*** Supplied data Section Begins ***
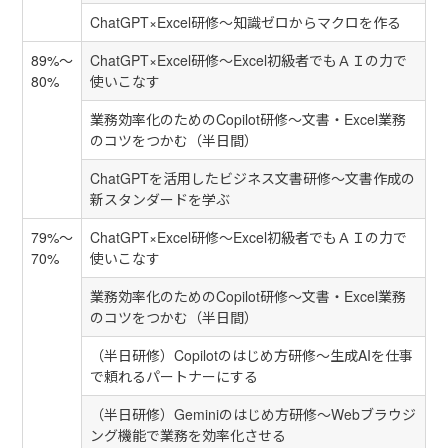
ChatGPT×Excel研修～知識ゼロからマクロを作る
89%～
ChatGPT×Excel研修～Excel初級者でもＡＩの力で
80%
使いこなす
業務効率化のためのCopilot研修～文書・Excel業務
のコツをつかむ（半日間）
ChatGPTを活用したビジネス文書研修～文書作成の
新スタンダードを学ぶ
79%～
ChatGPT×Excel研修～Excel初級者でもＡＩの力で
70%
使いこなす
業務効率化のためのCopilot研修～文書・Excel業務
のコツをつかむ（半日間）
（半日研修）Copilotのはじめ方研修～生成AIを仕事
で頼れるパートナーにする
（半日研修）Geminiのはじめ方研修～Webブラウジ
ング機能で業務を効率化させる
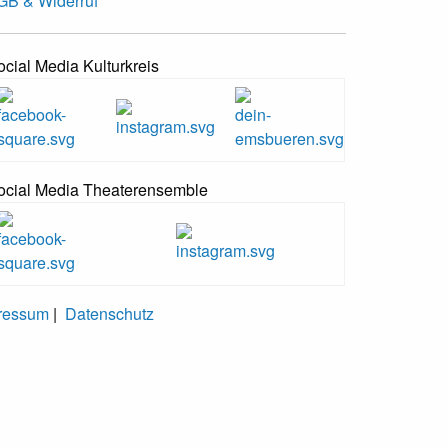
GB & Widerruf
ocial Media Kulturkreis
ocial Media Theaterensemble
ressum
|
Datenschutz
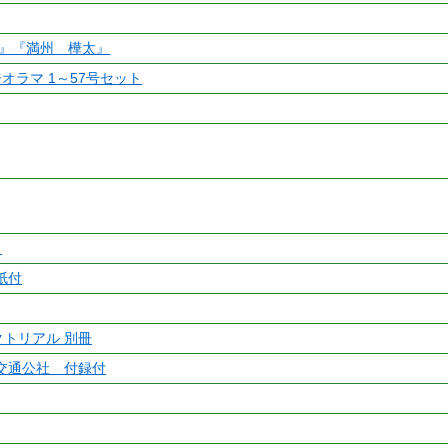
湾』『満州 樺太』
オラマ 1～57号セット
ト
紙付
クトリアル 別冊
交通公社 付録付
*** Supplied data Section Ends ***
*** Supplied data Section Begins ***
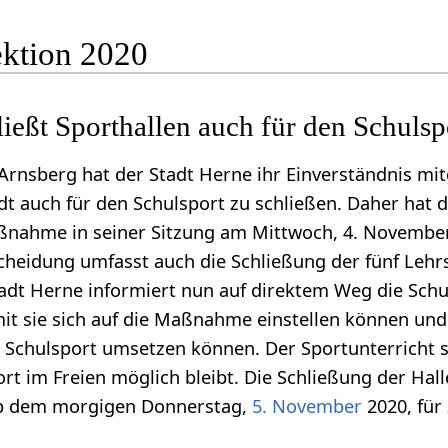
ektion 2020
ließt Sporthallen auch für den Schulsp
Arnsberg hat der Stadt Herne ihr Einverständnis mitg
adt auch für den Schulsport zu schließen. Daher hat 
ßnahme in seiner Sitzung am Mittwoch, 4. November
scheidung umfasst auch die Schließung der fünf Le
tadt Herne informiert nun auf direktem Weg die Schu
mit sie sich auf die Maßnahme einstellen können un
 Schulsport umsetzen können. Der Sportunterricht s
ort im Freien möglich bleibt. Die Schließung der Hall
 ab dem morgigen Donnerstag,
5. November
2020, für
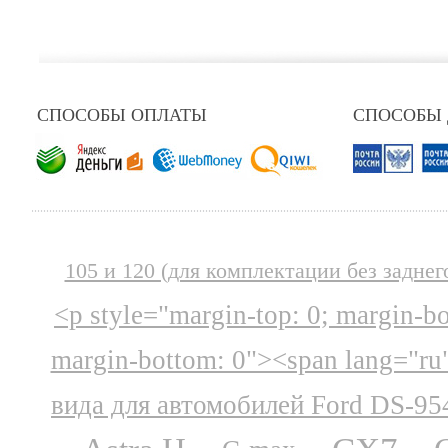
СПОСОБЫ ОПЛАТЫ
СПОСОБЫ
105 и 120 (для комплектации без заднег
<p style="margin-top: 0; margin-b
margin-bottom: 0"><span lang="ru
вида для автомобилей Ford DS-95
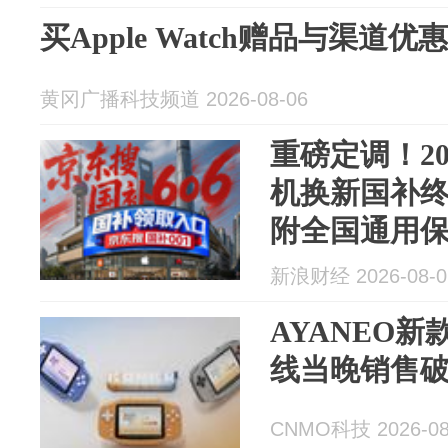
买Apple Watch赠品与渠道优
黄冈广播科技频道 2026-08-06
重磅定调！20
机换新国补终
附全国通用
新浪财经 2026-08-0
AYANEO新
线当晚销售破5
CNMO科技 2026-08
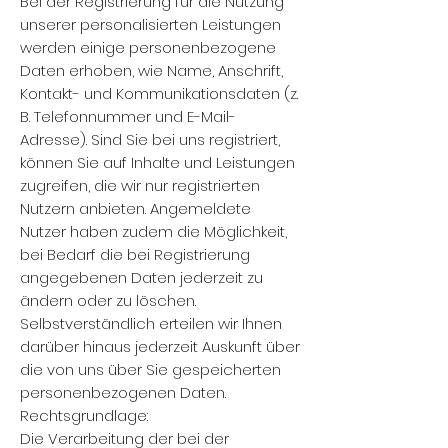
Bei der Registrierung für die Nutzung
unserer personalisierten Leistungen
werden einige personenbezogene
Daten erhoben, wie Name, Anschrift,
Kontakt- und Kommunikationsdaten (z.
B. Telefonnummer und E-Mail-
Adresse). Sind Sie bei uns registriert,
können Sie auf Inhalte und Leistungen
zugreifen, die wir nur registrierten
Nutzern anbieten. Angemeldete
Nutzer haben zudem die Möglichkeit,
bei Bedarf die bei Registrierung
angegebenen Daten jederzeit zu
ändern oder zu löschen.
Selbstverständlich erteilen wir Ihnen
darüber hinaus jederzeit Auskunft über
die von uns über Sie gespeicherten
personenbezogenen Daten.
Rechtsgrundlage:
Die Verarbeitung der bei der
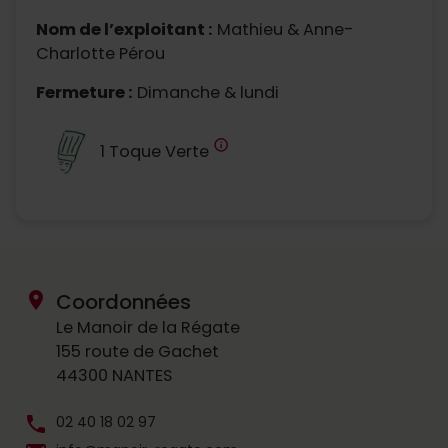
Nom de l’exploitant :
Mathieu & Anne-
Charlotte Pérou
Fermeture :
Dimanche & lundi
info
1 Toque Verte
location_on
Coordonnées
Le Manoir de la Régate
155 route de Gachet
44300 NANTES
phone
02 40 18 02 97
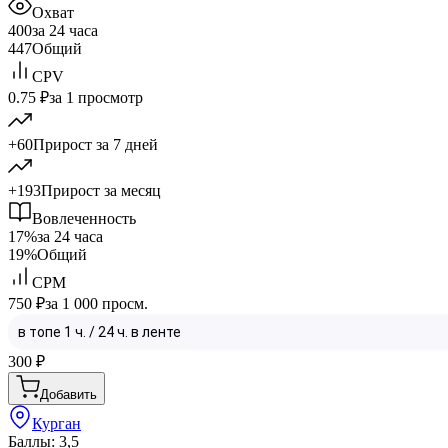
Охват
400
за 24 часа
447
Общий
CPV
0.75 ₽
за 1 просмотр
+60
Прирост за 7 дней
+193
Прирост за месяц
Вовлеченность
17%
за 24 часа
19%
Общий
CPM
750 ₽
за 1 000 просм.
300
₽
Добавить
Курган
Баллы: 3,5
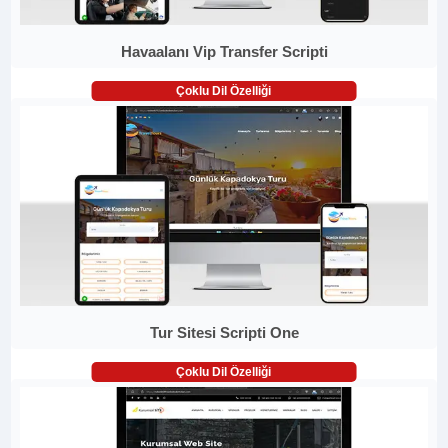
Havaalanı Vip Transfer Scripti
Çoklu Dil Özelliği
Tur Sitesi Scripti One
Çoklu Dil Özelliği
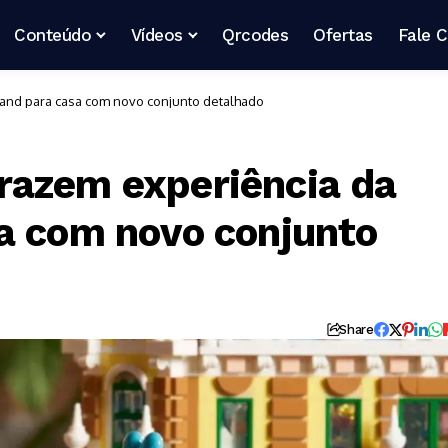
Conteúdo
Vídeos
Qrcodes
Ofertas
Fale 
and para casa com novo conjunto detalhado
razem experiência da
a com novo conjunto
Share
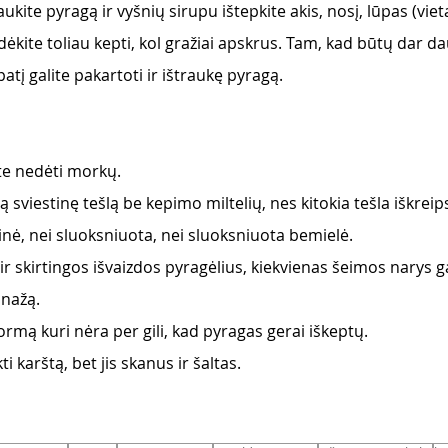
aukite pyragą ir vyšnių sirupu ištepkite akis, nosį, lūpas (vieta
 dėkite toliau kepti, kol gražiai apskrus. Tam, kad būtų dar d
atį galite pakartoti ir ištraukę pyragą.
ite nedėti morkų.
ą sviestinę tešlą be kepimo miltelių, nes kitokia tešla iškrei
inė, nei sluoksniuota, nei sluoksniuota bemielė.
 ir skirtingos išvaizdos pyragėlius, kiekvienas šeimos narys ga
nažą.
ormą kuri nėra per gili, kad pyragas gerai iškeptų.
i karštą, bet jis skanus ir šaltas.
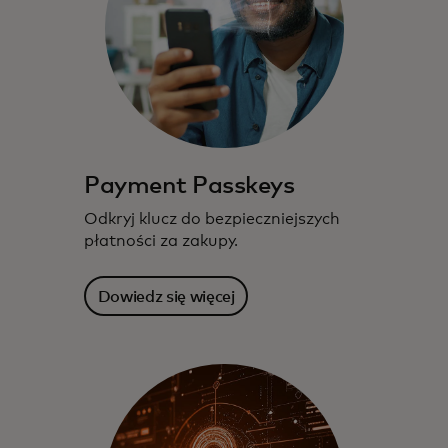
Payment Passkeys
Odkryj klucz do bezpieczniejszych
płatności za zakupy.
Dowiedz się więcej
*** Supplied data Section Ends ***
*** Supplied data Section Begins ***
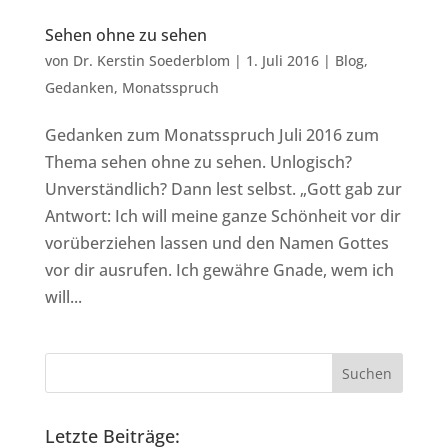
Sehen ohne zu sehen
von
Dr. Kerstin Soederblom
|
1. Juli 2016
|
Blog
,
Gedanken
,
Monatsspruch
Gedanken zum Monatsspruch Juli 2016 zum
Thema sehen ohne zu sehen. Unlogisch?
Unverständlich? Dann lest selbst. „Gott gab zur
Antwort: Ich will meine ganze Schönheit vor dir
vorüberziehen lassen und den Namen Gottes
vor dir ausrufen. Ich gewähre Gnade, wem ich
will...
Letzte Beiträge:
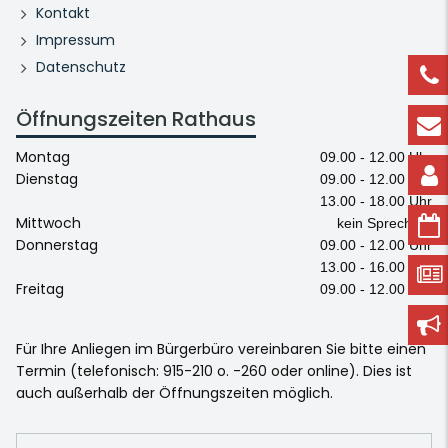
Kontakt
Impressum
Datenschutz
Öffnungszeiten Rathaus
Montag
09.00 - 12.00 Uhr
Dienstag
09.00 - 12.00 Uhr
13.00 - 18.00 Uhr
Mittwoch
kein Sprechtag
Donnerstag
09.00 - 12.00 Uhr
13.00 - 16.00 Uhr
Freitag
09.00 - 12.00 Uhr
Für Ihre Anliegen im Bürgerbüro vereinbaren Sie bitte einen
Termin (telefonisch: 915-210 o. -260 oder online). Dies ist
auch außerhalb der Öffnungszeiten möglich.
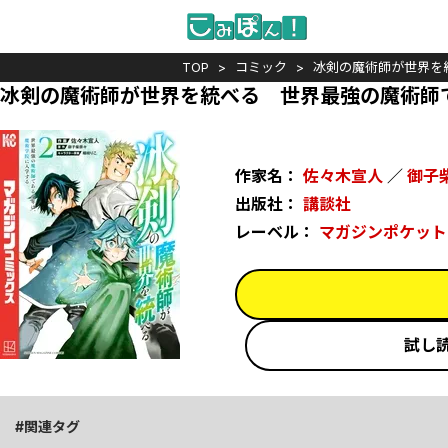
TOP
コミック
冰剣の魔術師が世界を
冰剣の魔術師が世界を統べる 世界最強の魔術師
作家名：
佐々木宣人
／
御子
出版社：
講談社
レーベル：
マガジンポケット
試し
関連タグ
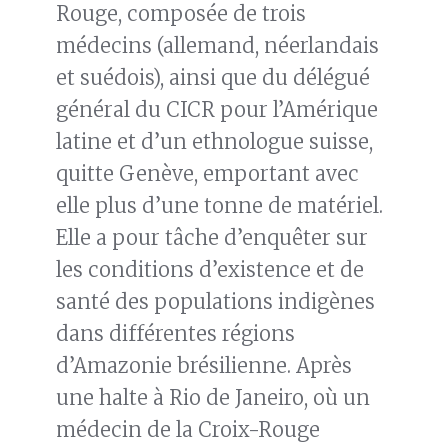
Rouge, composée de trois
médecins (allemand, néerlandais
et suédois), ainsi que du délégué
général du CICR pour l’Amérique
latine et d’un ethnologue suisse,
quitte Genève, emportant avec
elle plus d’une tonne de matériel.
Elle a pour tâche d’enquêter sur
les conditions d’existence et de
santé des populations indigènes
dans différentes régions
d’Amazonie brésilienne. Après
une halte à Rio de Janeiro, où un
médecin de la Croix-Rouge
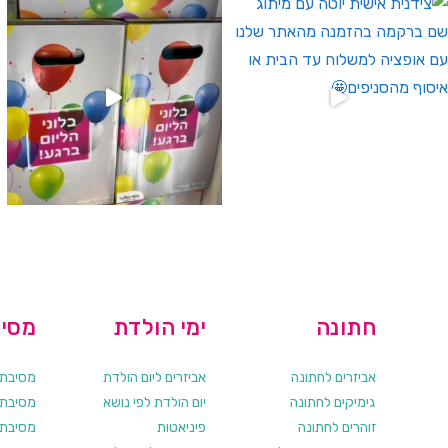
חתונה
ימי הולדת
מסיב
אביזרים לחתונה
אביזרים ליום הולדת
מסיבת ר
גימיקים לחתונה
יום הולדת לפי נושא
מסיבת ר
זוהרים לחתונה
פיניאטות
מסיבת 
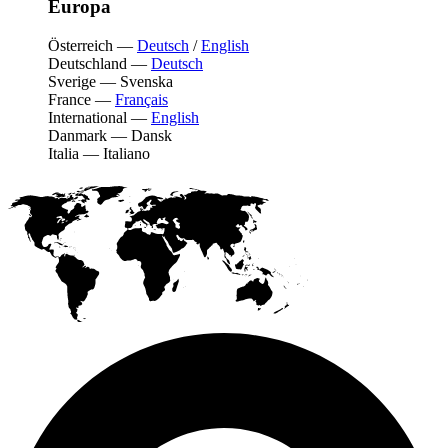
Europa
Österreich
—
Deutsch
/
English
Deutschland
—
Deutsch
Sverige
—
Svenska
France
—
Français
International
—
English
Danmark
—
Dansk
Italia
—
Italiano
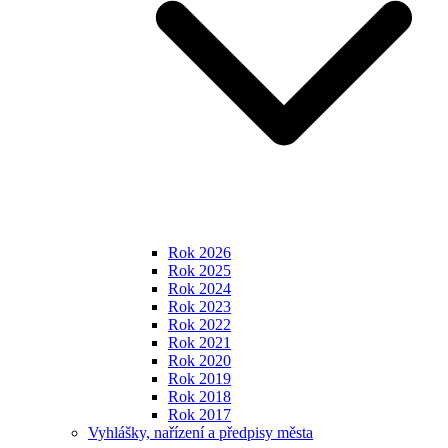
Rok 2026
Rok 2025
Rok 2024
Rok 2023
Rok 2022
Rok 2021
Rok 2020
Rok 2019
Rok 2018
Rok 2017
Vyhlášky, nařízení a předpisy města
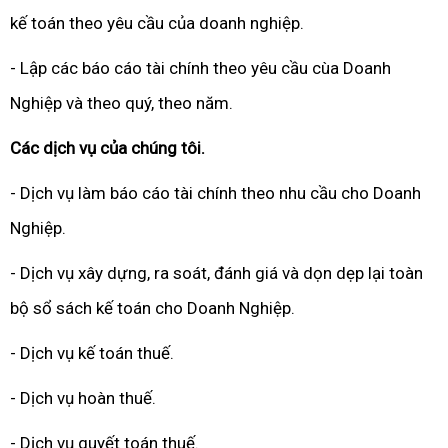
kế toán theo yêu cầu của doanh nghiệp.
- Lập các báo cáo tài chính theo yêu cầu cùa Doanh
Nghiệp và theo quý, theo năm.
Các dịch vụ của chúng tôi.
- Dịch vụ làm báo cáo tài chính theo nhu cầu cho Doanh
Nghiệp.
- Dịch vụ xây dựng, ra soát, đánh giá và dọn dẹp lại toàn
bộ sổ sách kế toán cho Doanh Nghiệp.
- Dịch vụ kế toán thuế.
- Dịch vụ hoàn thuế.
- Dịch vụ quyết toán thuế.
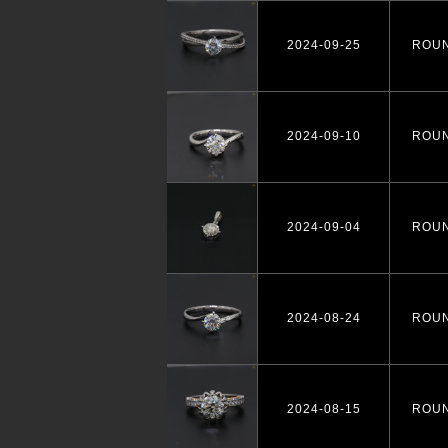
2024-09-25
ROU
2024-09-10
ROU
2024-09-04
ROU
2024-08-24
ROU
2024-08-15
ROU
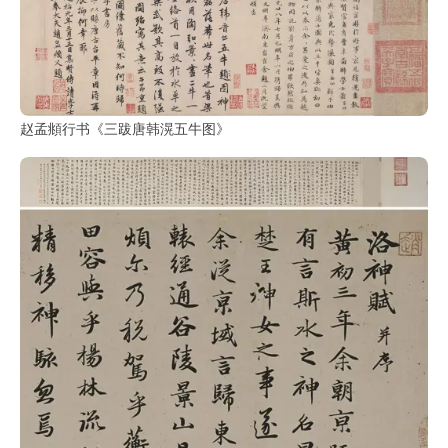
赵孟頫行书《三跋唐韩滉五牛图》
*** Supplied data Section Ends ***
◆ What to produce
Return every line holding the word "Leistungen" from the records.

◆ Finished exercise
unserer personalisierten Leistungen
können Sie auf Inhalte und Leistungen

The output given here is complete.